A recent law packaged as part of must-pass funding bill gives the Virginia governor two extra seats on the airports authority board, which is in charge of the $6 billion Dulles Metro rail project. It also gives one extra seat each to Maryland and the District.

McDonnell appointed Caren Merrick, a Republican who recently lost a state Senate race to Democrat Barbara Favola in Northern Virginia's 31st District, and Todd Stottlemyer, chief executive officer of management firm Acentia.

The overhaul of the board comes after local leaders complained earlier this year that the airports authority wasn't listening to Virginia's concerns about the ballooning cost of the Dulles Rail project.

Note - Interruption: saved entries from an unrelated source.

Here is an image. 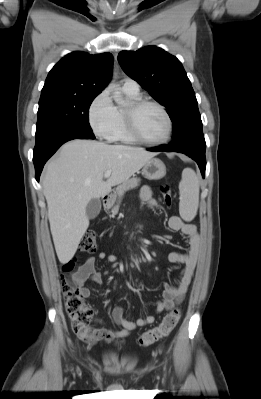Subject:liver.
I'll list each match as a JSON object with an SVG mask.
<instances>
[{"mask_svg":"<svg viewBox=\"0 0 261 399\" xmlns=\"http://www.w3.org/2000/svg\"><path fill=\"white\" fill-rule=\"evenodd\" d=\"M155 153L126 145L75 139L46 166L42 187L55 250L62 264L77 251L89 226L86 206L139 171ZM110 177L103 181L106 171Z\"/></svg>","mask_w":261,"mask_h":399,"instance_id":"1","label":"liver"}]
</instances>
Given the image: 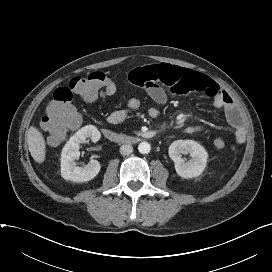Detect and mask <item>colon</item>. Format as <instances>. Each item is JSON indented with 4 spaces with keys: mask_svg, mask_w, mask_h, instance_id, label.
<instances>
[{
    "mask_svg": "<svg viewBox=\"0 0 272 272\" xmlns=\"http://www.w3.org/2000/svg\"><path fill=\"white\" fill-rule=\"evenodd\" d=\"M116 92V85L105 73L92 72L85 76H77L70 80L69 85L60 87L53 93L46 106V114L42 119V129L52 145L59 144L66 134L80 123V116L73 105V95L78 94L86 101H94L102 96H110ZM125 108L134 111L141 106L136 97L121 95ZM213 146L224 149L226 142L221 138L213 141Z\"/></svg>",
    "mask_w": 272,
    "mask_h": 272,
    "instance_id": "1",
    "label": "colon"
}]
</instances>
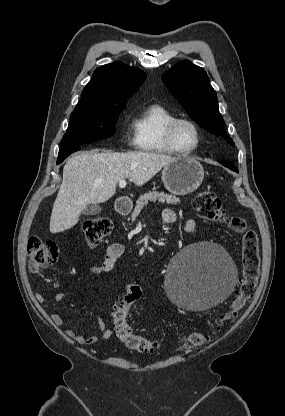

Both appointees have given thousands of dollars to McDonnell's campaigns in the past, according to the Virginia Public Access Project.

Merrick said she would be a "strong voice for the commonwealth" on the board and push to ensure that the rail project's cost don't force massive increases for drivers on the Dulles Toll Road, which some estimates showed could hit $20 in just a few years.

"Whatever the solution is, we have to involve all of the stakeholders, and I'm also very keen to look at how we generate revenue without these really high tolls," she said.

Maryland and the District of Columbia have yet to appoint their new members.

Virginia won a greater share of power on the airports authority thanks to legislation introduced by Rep. Frank Wolf, R-Va., that also allows current board members to be replaced "for cause" and forces governors to immediately replace members whose terms expire.

Local leaders complained earlier this fall that the legislation gave Virginia too much power and was "anti-regional."

MWAA board member Mame Reiley called the bill a form of legislative "intimidation."